Our Partnership profit before Bonus, tax, exceptional items and IFRS 16 was £122.6m, a weaker performance than we had hoped for, driven by significant operating profit decline in John Lewis, which was partly offset by operating profit growth in Waitrose, and lower Group costs.

 

£107.4m net income EXCEPTIONAL ITEMS

Exceptional income totalled £107.4m with £30.6m charge in Waitrose, £101.0m charge in John Lewis and £239.0m income in Group.

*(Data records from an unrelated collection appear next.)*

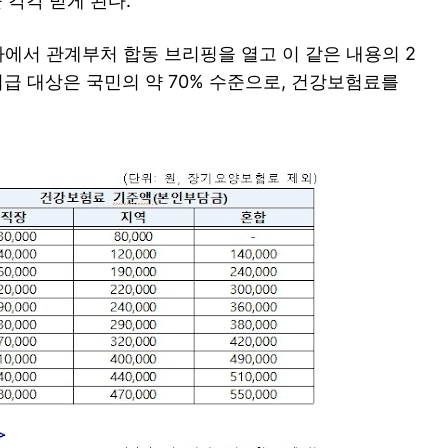
 각각 받게 된다.
사에서 관계부처 합동 브리핑을 열고 이 같은 내용의 2
지급 대상은 국민의 약 70% 수준으로, 건강보험료를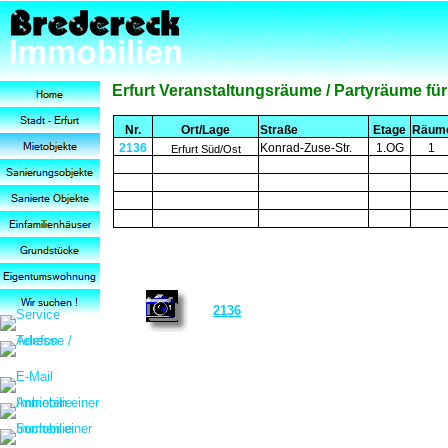
Erfurt Veranstaltungsräume / Partyräume für G
Nr.
Ort/Lage
Straße
Etage
Räum
2136
Konrad-Zuse-Str.
1.OG
1
Erfurt Süd/Ost
2136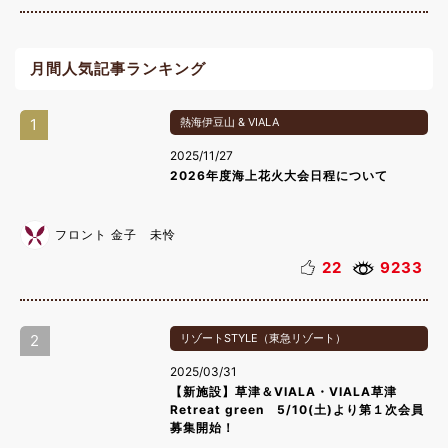
月間人気記事ランキング
1
熱海伊豆山 & VIALA
2025/11/27
2026年度海上花火大会日程について
フロント 金子 未怜
22
9233
2
リゾートSTYLE（東急リゾート）
2025/03/31
【新施設】草津＆VIALA・VIALA草津
Retreat green 5/10(土)より第１次会員
募集開始！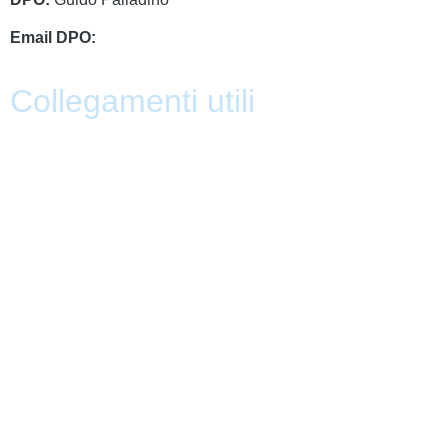
Email DPO:
guido.palladino.dpo@gmail.com
Collegamenti utili
Contatti
PagoPa
PTOF
MIM
Indire
Ufficio Scolastico Regionale
Scuola in Chiaro
PNSD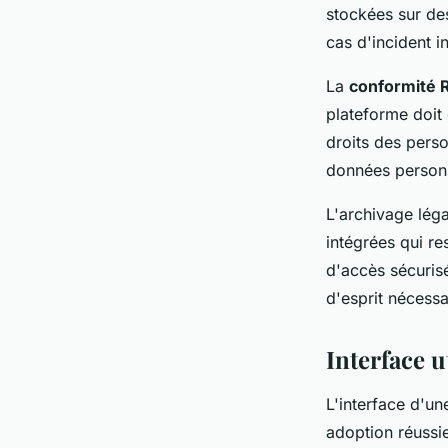
stockées sur des
cas d'incident i
La
conformité
plateforme doit 
droits des pers
données personn
L'archivage lég
intégrées qui r
d'accès sécurisé
d'esprit nécess
Interface u
L'interface d'un
adoption réussi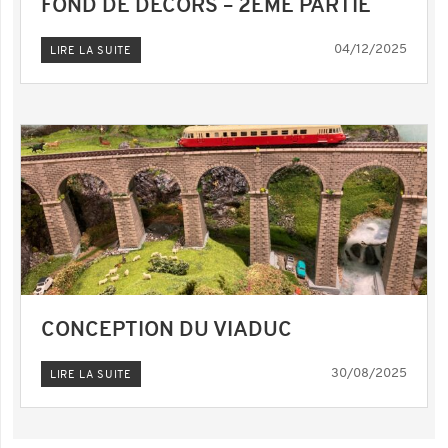
FOND DE DÉCORS – 2EME PARTIE
04/12/2025
LIRE LA SUITE
CONCEPTION DU VIADUC
30/08/2025
LIRE LA SUITE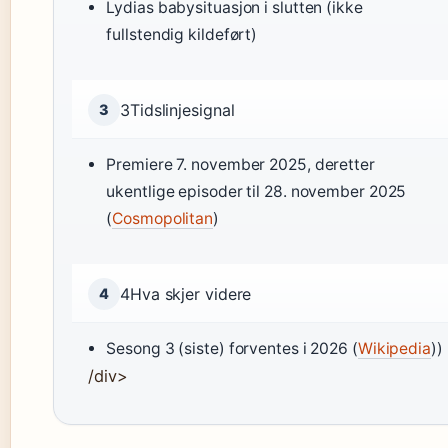
Lydias babysituasjon i slutten (ikke
fullstendig kildeført)
3
Tidslinjesignal
3
Premiere 7. november 2025, deretter
ukentlige episoder til 28. november 2025
(
Cosmopolitan
)
4
Hva skjer videre
4
Sesong 3 (siste) forventes i 2026 (
Wikipedia
))
/div>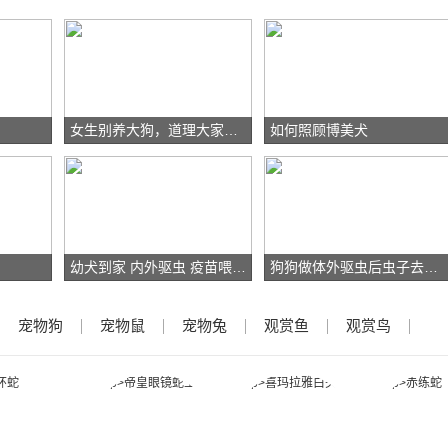
女生别养大狗，道理大家都懂，养了就会后悔！
如何照顾博美犬
幼犬到家 内外驱虫 疫苗喂养 最全养狗注意事项请查收
狗狗做体外驱虫后虫子去哪了？
宠物狗
宠物鼠
宠物兔
观赏鱼
观赏鸟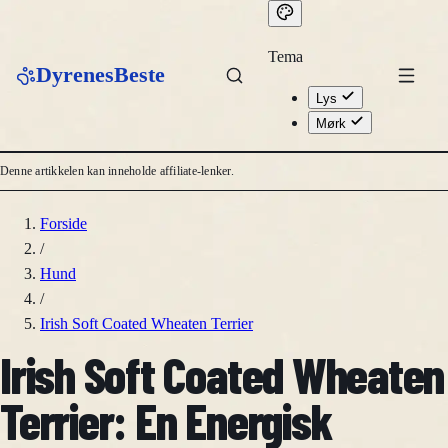
Tema
DyrenesBeste
Lys
Mørk
Denne artikkelen kan inneholde affiliate-lenker.
Forside
/
Hund
/
Irish Soft Coated Wheaten Terrier
Irish Soft Coated Wheaten
Terrier: En Energisk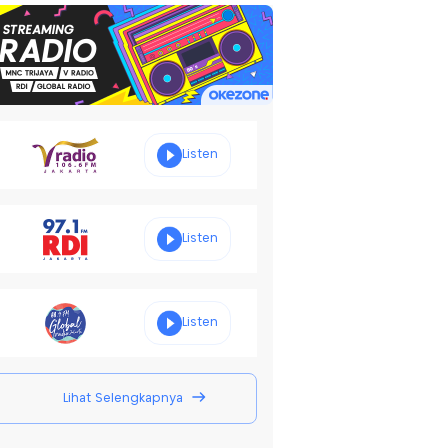
Listen
Listen
Listen
Lihat Selengkapnya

PROFIT PER AVERAGE FULL-TIME EQUIVALENT PARTNER £3,500

In line with the reduced Partnership profit, our profit per average full-time equivalent Partner has also reduced to £3,500. However last year's number has not been restated to include the effect of IFRS 16, the latest accounting standard for leases, which accounts for £900 of the £1,500 decline.

 

£1.4bn LIQUIDITY

We have maintained a strong liquidity position at over £1.4bn, despite repaying our £275m bond in April 2019.

3.9X

Our Debt Ratio improved to 3.9 times, the lowest level since January 2014 and we aim to reduce it to around three times cash flow within four years.

RETURN ON INVESTED CAPITAL (ROIC) 5.8%

The Partnership’s ROIC declined by 1.5 percentage points, with 0.8 of this due to the impact of adopting IFRS 16, the latest accounting standard for leases, with the remaining 0.7 being driven by the fall in the Partnership’s operating profit.